Let $(M,g)$ be a compact riemannian manifold with sectional curvature $|K_g| \leq 1$. A lemma due to Klingenberg asserts that then either the injectivity radius $i_g \geq \pi$ or $(M,g)$ contains a geodesic loop $\gamma$ of length $L(\gamma) = 2i_g$.

Let $n = 2$. Suppose for a moment that $i_g < \pi$ and $M$ is orientable. Note that $\gamma$ is automatically simple. (I am note sure how often this occurs. An example, however, is a thin long cylinder with two balloon-like 2-spheres attached.) Then $\gamma$ cuts $M$ into two pieces.

Intuition says that these two pieces should be rather large, as the manifold cannot curve together very quickly due to the curvature condition. By another Klingenberg lemma, known as the "Long Homotopy Lemma", any null-homotopy $\gamma_t$ of $\gamma_0 = \gamma$ must sweep through some curve $\gamma_{t_0}$ of length $L(\gamma_{t_0}) \geq \pi$. (This lemma holds for all $n$ and non-orientable manifolds. It is Exercise 1 in Chapter 10 of do Carmo's text book.)

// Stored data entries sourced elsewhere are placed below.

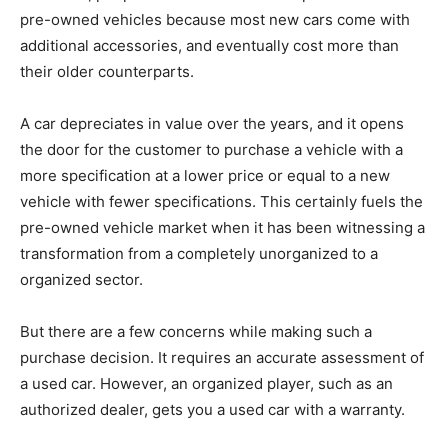
pre-owned vehicles because most new cars come with
additional accessories, and eventually cost more than
their older counterparts.
A car depreciates in value over the years, and it opens
the door for the customer to purchase a vehicle with a
more specification at a lower price or equal to a new
vehicle with fewer specifications. This certainly fuels the
pre-owned vehicle market when it has been witnessing a
transformation from a completely unorganized to a
organized sector.
But there are a few concerns while making such a
purchase decision. It requires an accurate assessment of
a used car. However, an organized player, such as an
authorized dealer, gets you a used car with a warranty.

To some extend, this is the kind of theorem I am looking for. It asserts that away from $\gamma$, $(M,g)$ must be slightly larger (on the scale of the curvature bound) than near $\gamma$. However, I'm looking for some result describes the geometry of $M$ away from $\gamma$ in a "more global" fashion. For instance: Is there any estimate of the diameter or the volume of the pieces that $M$ is cut into?

In view of the examples given by horse with no name, one should assume that $M$ has $g(M) \neq 0$ (or that $M$ has some other non-vashing characteristic class in the case that $n > 2$).

As pointed out in the comments and Anton Petrunin's answer, $M$ should either be a sphere or $\gamma$ must also be assumed to cut $M$ in half.